Вор быстро скользнул в окно и тут же огляделся. Всякий уважающий себя вор непременно прежде всего оглядывается и оценивает обстановку.

Он был в частном особняке. По заколоченной парадной двери и не подстриженному плющу вор понял, что хозяйка сидит сейчас где-нибудь на мраморной террасе, омываемой волнами океана, и сетует преисполненному сочувствия молодому человеку в спортивной морской фуражке, что никто не понимает ее чувствительного возвышенного сердца. По освещенному окошку на третьем этаже в сочетании с концом сезона он понял, что хозяин уже дома, скоро погасит свет и отойдет ко сну. Ибо такая уж пора – сентябрь, пора года и состояния души, когда каждый семьянин приходит к выводу, что все эти стенографистки из кабаре – тщета и суета, и возвращается в лоно домашнего уюта и моральных ценностей поджидать свою законную половину.

Вор закурил. Прикрытый ладонью огонек спички осветил на мгновение то, что было в нем наиболее выдающегося, – его длинный нос и торчащие скулы. Этот вор принадлежал к третьему типу. Третий тип никем еще не изучен и не получил широкого признания. Полиция хорошо знакома только с первым и вторым. Их классификация чрезвычайно проста. Отличительной особенностью является воротничок.

Если на пойманном воре не удается обнаружить крахмального воротничка, нам заявляют, что это опаснейший выродок, вконец разложившийся тип, и тотчас возникает подозрение – не тот ли это опасный преступник, который в тысяча восемьсот семьдесят восьмом году выкрал наручники из кармана полицейского Хэннесси и нахально избежал ареста.

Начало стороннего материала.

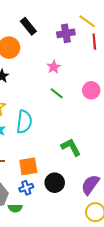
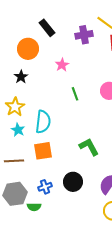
pink star: (54, 67) -> (62, 65), moved
green line: (57, 93) -> (75, 94), turned 32
orange square: (28, 166) -> (43, 151), moved

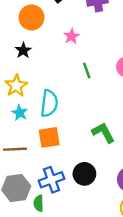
blue cross: (45, 187) -> (51, 180), size x1.5
green semicircle: (34, 207) -> (39, 203), turned 88

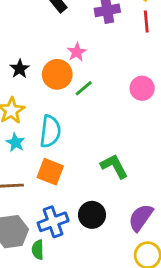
orange circle: (31, 17) -> (57, 74), moved
green line: (87, 70) -> (84, 88), moved, turned 70
orange square: (49, 137) -> (50, 172), turned 30

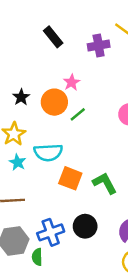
cyan semicircle: (50, 131) -> (48, 152), turned 80
orange square: (50, 172) -> (70, 178), moved

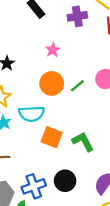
orange circle: (54, 102) -> (52, 83), moved
green line: (78, 114) -> (77, 86), moved

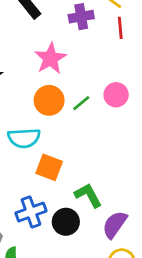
pink star: (53, 50) -> (50, 58), size x1.6
green L-shape: (83, 142) -> (88, 195), moved
blue cross: (34, 186) -> (31, 212), moved

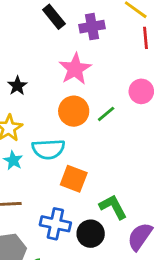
purple cross: (81, 17) -> (92, 27), moved
pink circle: (116, 95) -> (141, 91), moved
blue cross: (31, 212) -> (55, 224), turned 32

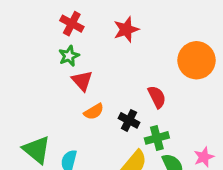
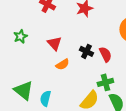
green star: (69, 56) -> (20, 36), moved
black cross: (129, 120) -> (86, 51), moved

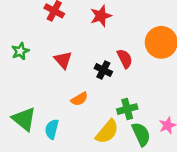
red semicircle: (105, 54) -> (125, 59), moved
orange semicircle: (62, 64) -> (79, 99), moved

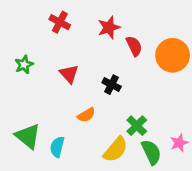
red semicircle: (125, 59) -> (134, 46), moved
green cross: (127, 109) -> (137, 126), turned -30

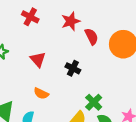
orange semicircle: (86, 115) -> (41, 93), moved, turned 56

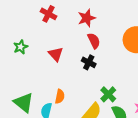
red semicircle: (91, 37) -> (94, 41), moved
orange semicircle: (41, 93) -> (60, 96), moved, turned -104

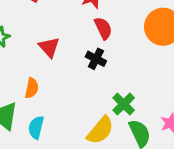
orange semicircle: (60, 96) -> (32, 88), moved

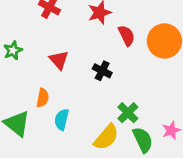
red semicircle: (103, 28) -> (127, 36), moved
cyan semicircle: (36, 127) -> (62, 119), moved

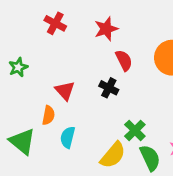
red semicircle: (127, 36) -> (124, 60), moved
red triangle: (59, 60) -> (65, 91), moved

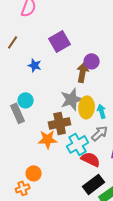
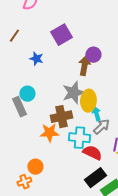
cyan arrow: (102, 111) -> (96, 114), moved
cyan cross: (78, 144) -> (79, 138), turned 35

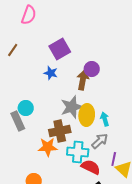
blue star: (36, 59) -> (51, 73), moved
cyan arrow: (96, 114) -> (105, 119), moved

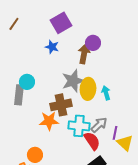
gray rectangle: (18, 121) -> (19, 95), turned 30
gray arrow: (100, 141) -> (99, 125), moved
red semicircle: (91, 167) -> (92, 141), turned 30

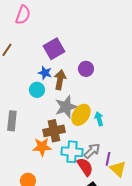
brown arrow: (84, 54) -> (60, 80), moved
cyan circle: (27, 82) -> (37, 90), moved
yellow ellipse: (88, 89) -> (81, 115), turned 30

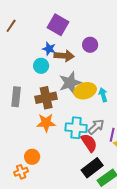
purple square: (54, 49) -> (58, 25), turned -30
brown arrow: (60, 80) -> (64, 56), turned 84
yellow ellipse: (81, 115) -> (85, 91), turned 40
brown cross: (54, 131) -> (46, 98), moved

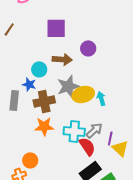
purple square: (58, 25) -> (56, 28), turned -30
blue star: (49, 49) -> (29, 84), moved

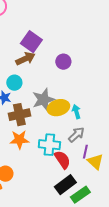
purple square: (56, 28) -> (31, 42), turned 35
brown arrow: (62, 59) -> (25, 59), moved, turned -30
gray arrow: (94, 130) -> (76, 135), moved

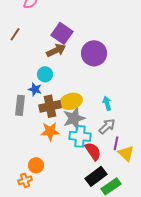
purple circle: (63, 62) -> (94, 53), size x1.6
gray star: (43, 100) -> (74, 118), moved
yellow ellipse: (58, 108) -> (71, 101), moved

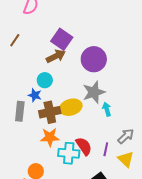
gray star: (74, 118) -> (94, 92), moved
gray arrow: (107, 126) -> (126, 136), moved
cyan cross: (80, 136) -> (69, 153), moved
purple line: (116, 143) -> (106, 149), moved
red semicircle: (93, 151) -> (84, 146), moved

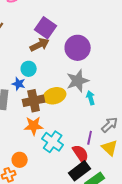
red semicircle: (84, 146) -> (81, 154), moved
cyan cross: (69, 153) -> (53, 142), turned 30

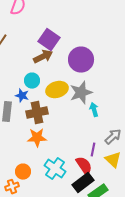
yellow ellipse: (55, 96) -> (57, 90), moved
cyan cross: (53, 142) -> (55, 169), moved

Второй, не менее известный тип – вор в воротничке. Его обычно называют вор-джентльмен. Днем он либо завтракает в смокинге, либо расхаживает, переодевшись обойщиком, вечером же – берется за свое основное, гнусное занятие – ограбление квартир. Мать его – весьма богатая, почтенная леди, проживающая в респектабельнейшем Оушен-Гроув, и, когда его препровождают в тюремную камеру, он первым делом запрашивает себе пилочку для ногтей и «Полицейскую газету». У него есть жена в каждом штате и невесты во всех территориях, и газеты сериями печатают портреты жертв его матримониальной страсти, используя для этого извлеченные из архива фотографии особ женского пола, от которых отказались все доктора и которые получили исцеление от одного флакона запатентованного средства, испытав значительное облегчение при первом же глотке.

На воре был синий свитер. Он не относился ни к категории джентльменов, ни к категории поваров из Адовой Кухни. Полиция зашла бы в тупик при попытке классифицировать его. Ей еще не доводилось слышать про достопочтенного, степенного вора, не претендующего ни на большее, ни на меньшее, чем отведенное ему место.

Вор третьего типа крадучись стал пробираться вперед. При нем не было ни маски, ни потайного фонарика, ни башмаков на каучуковой подошве. Вместо этого в его кармане был припасен револьвер тридцать восьмого калибра, и он глубокомысленно жевал мятную резинку.

Мебель дома была обтянута чехлами от пыли. Серебро убрано подальше в сейфы. Вор и не рассчитывал на крупный улов. Его целью была тускло освещенная комната третьего этажа, где хозяин дома спал глубоким сном после тех услад, которые он так или иначе должен был находить во имя спасения от одиночества. Там и следовало искать на предмет законной профессиональной поживы – вроде раскиданных денег, часов, булавки с драгоценным камнем – словом, ничего сногсшибательного, выходящего из ряда вон. Вор просто увидел открытое окно и решил попытать счастья.